As part of the deal, the Padres agreed Suarez cannot be assigned to the minor leagues without his consent.



WNBA: The New York Liberty and Coach Walt Hopkins parted ways, less than two years after he was hired.

“We thank Walt for his spirit & commitment over the last two seasons, in which the team developed 3 WNBA All-Rookie Team members & Rookie of the Year,” the team tweeted.

Hopkins led the Liberty to the playoffs this season after going 2-20 his first year. New York improved to 12-20 this season before losing to Phoenix 83-82 in the opening round of the playoffs on a free throw in the last few seconds.

The 36-year-old Hopkins served as an assistant coach for the Minnesota Lynx before being hired by New York in January 2020.

New York had the league’s rookie of the year, Michaela Onyenwere, and a solid young core led by Sabrina Ionescu, Betnijah Laney and Natasha Howard.

Sandy Brondello is out as the Phoenix Mercury’s coach after leading the team to the WNBA finals in her eighth season.


The Mercury announced the team and Brondello mutually agreed to part ways and her contract, which expired after the 2021 season, will not be renewed.

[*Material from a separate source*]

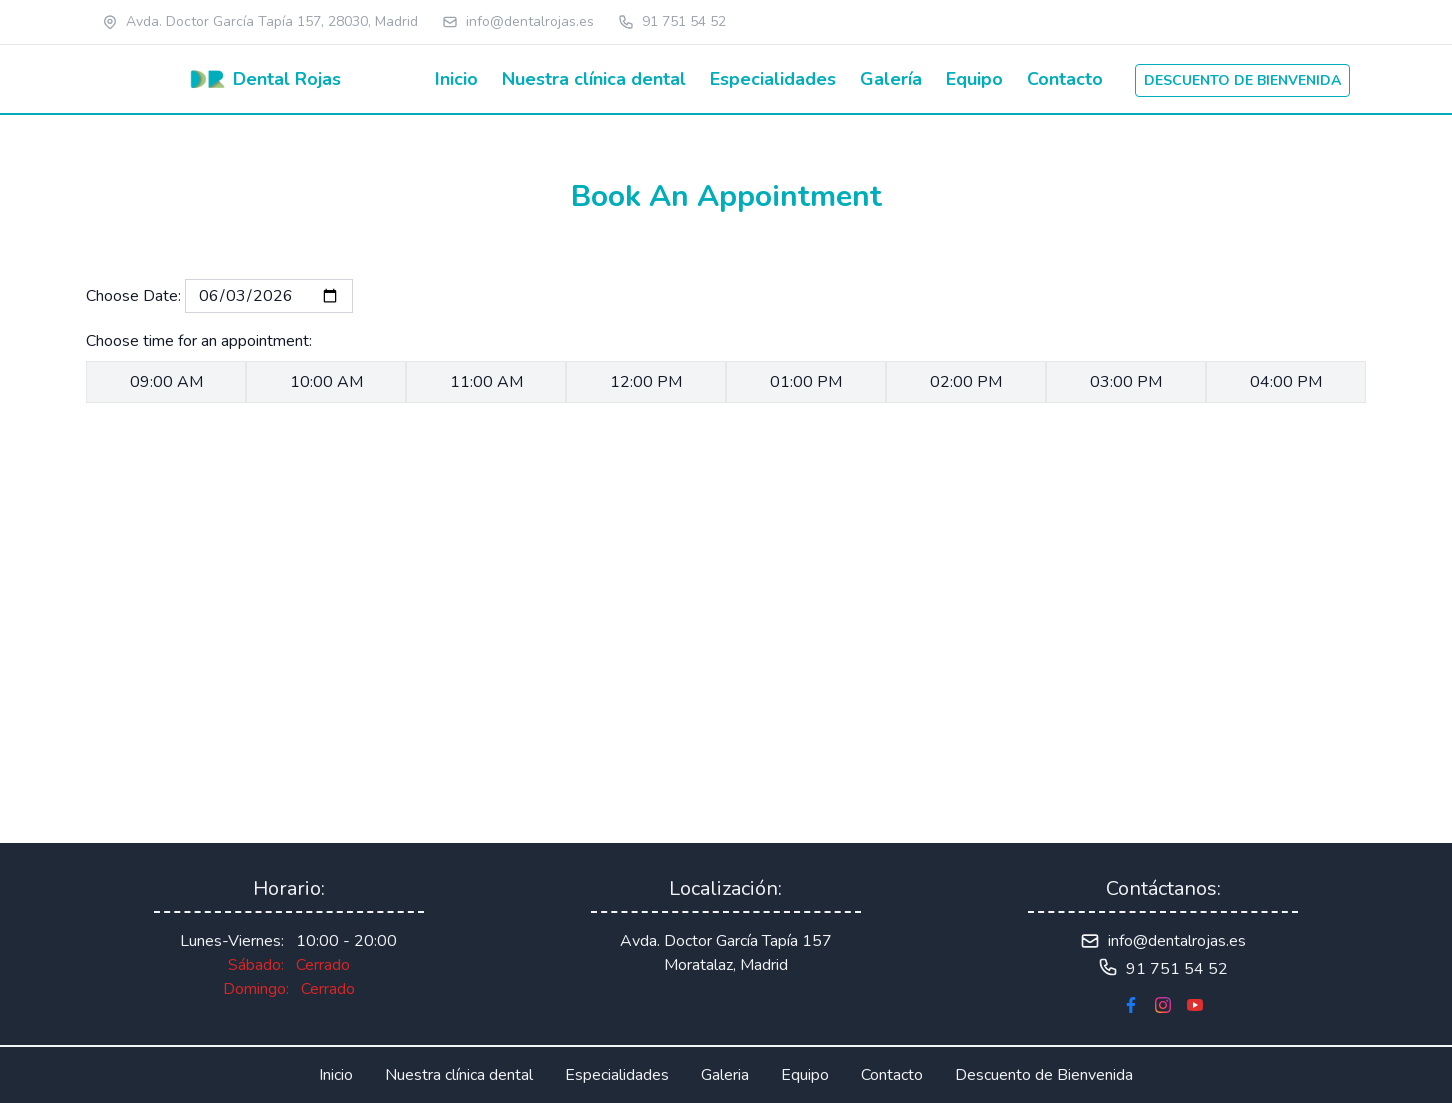  Describe the element at coordinates (684, 21) in the screenshot. I see `91 751 54 52` at that location.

“She oversaw our program with the utmost integrity and I’m sincerely grateful for her partnership and friendship,” Mercury GM Jim Pitman said in a statement. “Sandy and her family will always be part of the X-Factor family and we wish them the best. At the same time, we understand an eight-year tenure for a head coach is an exception in any professional sport, and we are confident a new voice is necessary for our team at this time.”

A former WNBA player and four-time Australian Olympian, Brondello led the Mercury to the 2014 WNBA title and to the finals last season, where they lost 3-1 to the Chicago Fire.

Brondello was the 2014 WNBA coach of the year and served as the team’s vice president of player personnel. The Mercury went 150-108 under Brondello.